> **What you have to do**
A picture-free, exact reproduction of the listing that follows is required.

> **Source data**

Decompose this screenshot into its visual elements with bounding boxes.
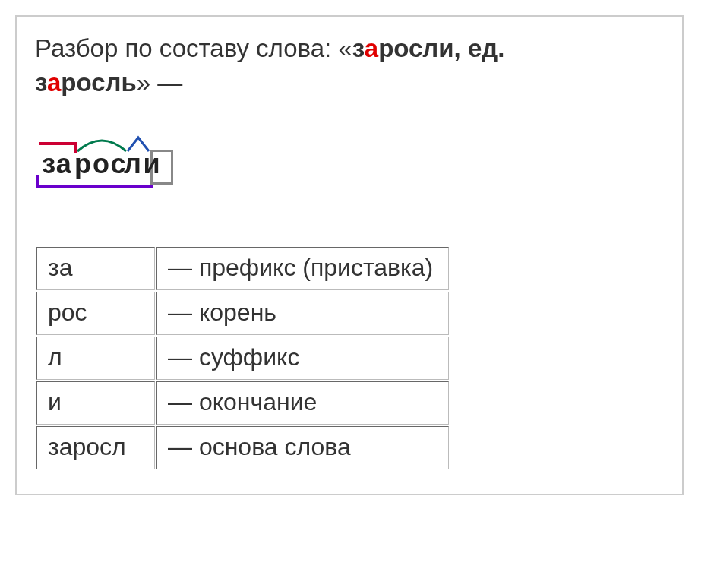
word2-pre: з [35, 68, 47, 96]
word2-post: росль [61, 68, 136, 96]
cell-part: и [36, 381, 155, 425]
cell-desc: — суффикс [156, 337, 449, 380]
diagram-prefix: за [39, 148, 74, 180]
cell-part: л [36, 337, 155, 380]
morpheme-diagram: заросли [39, 130, 191, 185]
word1-post: росли, ед. [378, 34, 504, 62]
cell-part: заросл [36, 426, 155, 469]
word1-pre: з [352, 34, 365, 62]
word1-red: а [365, 34, 378, 62]
cell-desc: — корень [156, 292, 449, 335]
heading: Разбор по составу слова: «заросли, ед. з… [35, 32, 664, 100]
cell-desc: — префикс (приставка) [156, 247, 449, 290]
diagram-ending: и [143, 148, 161, 180]
cell-part: за [36, 247, 155, 290]
diagram-letters: заросли [39, 148, 161, 180]
main-container: Разбор по составу слова: «заросли, ед. з… [15, 15, 684, 495]
word2-red: а [47, 68, 61, 96]
table-row: рос — корень [36, 292, 449, 335]
cell-part: рос [36, 292, 155, 335]
table-row: и — окончание [36, 381, 449, 425]
diagram-suffix: л [123, 148, 143, 180]
morpheme-table: за — префикс (приставка) рос — корень л … [35, 245, 450, 471]
heading-text-before: Разбор по составу слова: « [35, 34, 352, 62]
cell-desc: — основа слова [156, 426, 449, 469]
heading-text-after: » — [137, 68, 183, 96]
cell-desc: — окончание [156, 381, 449, 425]
table-row: за — префикс (приставка) [36, 247, 449, 290]
table-row: заросл — основа слова [36, 426, 449, 469]
diagram-root: рос [74, 148, 123, 180]
table-row: л — суффикс [36, 337, 449, 380]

> **The completed task**
Decompose this screenshot into its visual elements with bounding boxes.
word2-pre: з [35, 68, 47, 96]
word2-post: росль [61, 68, 136, 96]
cell-part: и [36, 381, 155, 425]
cell-desc: — суффикс [156, 337, 449, 380]
diagram-prefix: за [39, 148, 74, 180]
cell-part: л [36, 337, 155, 380]
morpheme-diagram: заросли [39, 130, 191, 185]
word1-post: росли, ед. [378, 34, 504, 62]
cell-part: заросл [36, 426, 155, 469]
word1-pre: з [352, 34, 365, 62]
word1-red: а [365, 34, 378, 62]
cell-desc: — корень [156, 292, 449, 335]
heading: Разбор по составу слова: «заросли, ед. з… [35, 32, 664, 100]
cell-desc: — префикс (приставка) [156, 247, 449, 290]
diagram-ending: и [143, 148, 161, 180]
cell-part: за [36, 247, 155, 290]
diagram-letters: заросли [39, 148, 161, 180]
main-container: Разбор по составу слова: «заросли, ед. з… [15, 15, 684, 495]
word2-red: а [47, 68, 61, 96]
table-row: рос — корень [36, 292, 449, 335]
cell-part: рос [36, 292, 155, 335]
table-row: и — окончание [36, 381, 449, 425]
diagram-suffix: л [123, 148, 143, 180]
morpheme-table: за — префикс (приставка) рос — корень л … [35, 245, 450, 471]
heading-text-before: Разбор по составу слова: « [35, 34, 352, 62]
cell-desc: — основа слова [156, 426, 449, 469]
heading-text-after: » — [137, 68, 183, 96]
cell-desc: — окончание [156, 381, 449, 425]
table-row: за — префикс (приставка) [36, 247, 449, 290]
table-row: заросл — основа слова [36, 426, 449, 469]
diagram-root: рос [74, 148, 123, 180]
table-row: л — суффикс [36, 337, 449, 380]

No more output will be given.